Toute la peinture de Roger Bissière à la Galerie des Beaux-Arts de Bordeaux
Un an après sa mort, en 1965, la Galerie des Beaux-Arts de Bordeaux avait consacré une exposition à Roger Bissière. Ce fils de notaire de province, né en 1886 à Villeréal (Lot-et-Garonne) et formé à l'Ecole des Beaux-Arts de Bordeaux, n'avait pas été exposé dans cette ville depuis cette rétrospective posthume : "Un oubli injuste qu'il fallait absolument réparer pour faire redécouvrir ce peintre très influent au sein de la Nouvelle Ecole de Paris", regroupant des "modernistes" reconnus comme Jean Le Moal et Alfred Manessier, eux-mêmes disciples de Bissière, souligne la commissaire, Sophie Barthélémy.
Coorganisée avec le musée de Lodève, qui lui a rendu hommage entre juillet et novembre, l'exposition "Bissière, figure à part" donne à voir une centaine d'œuvres aux inspirations diverses, tour à tour "avant-gardistes", "post-cubistes" et "non-figuratives". Elle est centrée sur l'oeuvre peint, où la figure humaine occupe une place centrale avant de disparaître brusquement au profit de signes et de pictogrammes.

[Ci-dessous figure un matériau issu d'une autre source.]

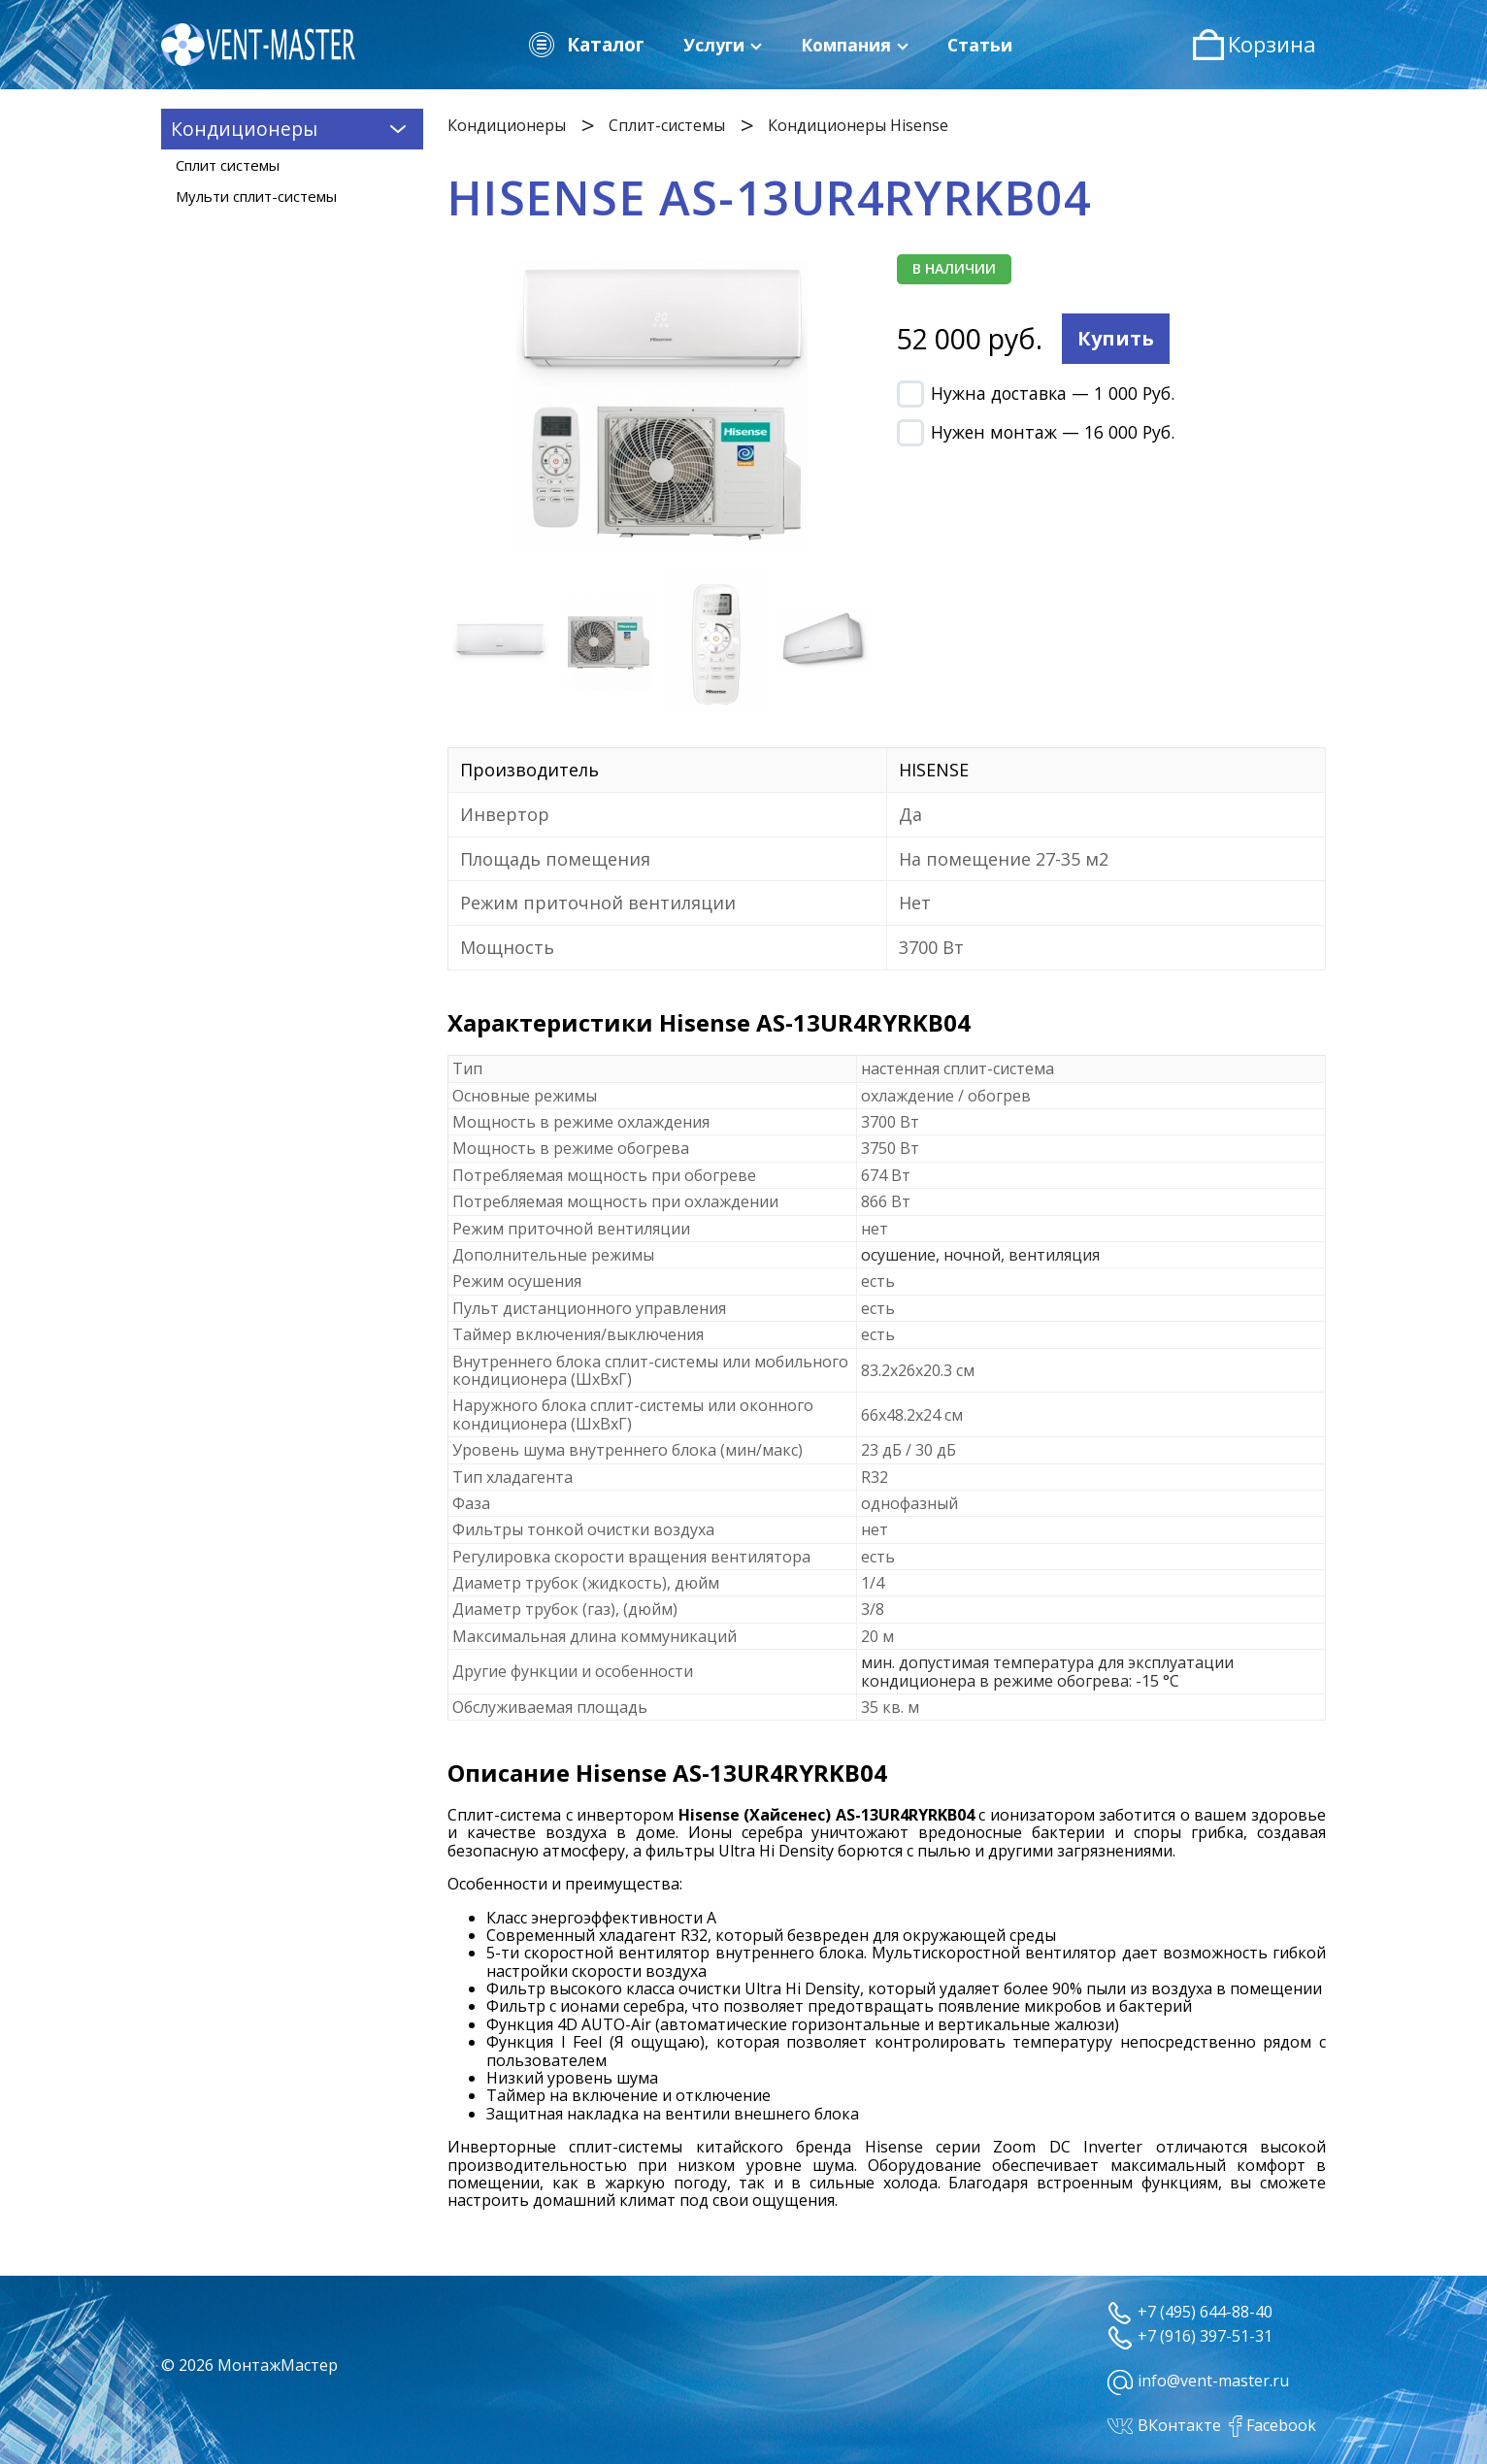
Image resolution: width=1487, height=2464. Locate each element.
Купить (1115, 338)
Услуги (722, 44)
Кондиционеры (506, 125)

Succès d'une première exposition en 1921
Critique et chroniqueur d'art pour gagner sa vie, Roger Bissière se décide à abandonner l'écriture pour se consacrer entièrement à la peinture après le succès de sa première exposition personnelle à Paris chez le célèbre galeriste Paul Rosenberg, en 1921. Depuis cette exposition jusqu'à la consécration avec le "Prix spécial" de la Biennale de Venise en 1964, année de sa mort, l'artiste a eu un parcours chaotique.
L'exposition propose une déambulation chronologique depuis la période figurative et post-cubiste des années 1920, avec des "Nus" inspirés de Jean-Auguste-Dominique Ingres et Paul Cézanne, suivie de la période "non-figurative" de l'après-guerre, jusqu'au "journal en images" réalisée entre 1962 et 1964, après la mort de sa femme.
Au contact de Georges Braque et de son ami bordelais André Lhote, comme lui enseignant à l'Académie Ranson, Roger Bissière se convertit de 1920 à 1923 au "cubisme apaisé" de l'entre-deux-guerres, rappelle la commissaire. Il peint alors de plantureuses paysannes monumentales aux airs de madones. Telle cette"Jeune fille au poisson", donnée en 1940 au Musée des Beaux-Arts de Bordeaux par Paul Rosenberg, alors réfugié dans la région.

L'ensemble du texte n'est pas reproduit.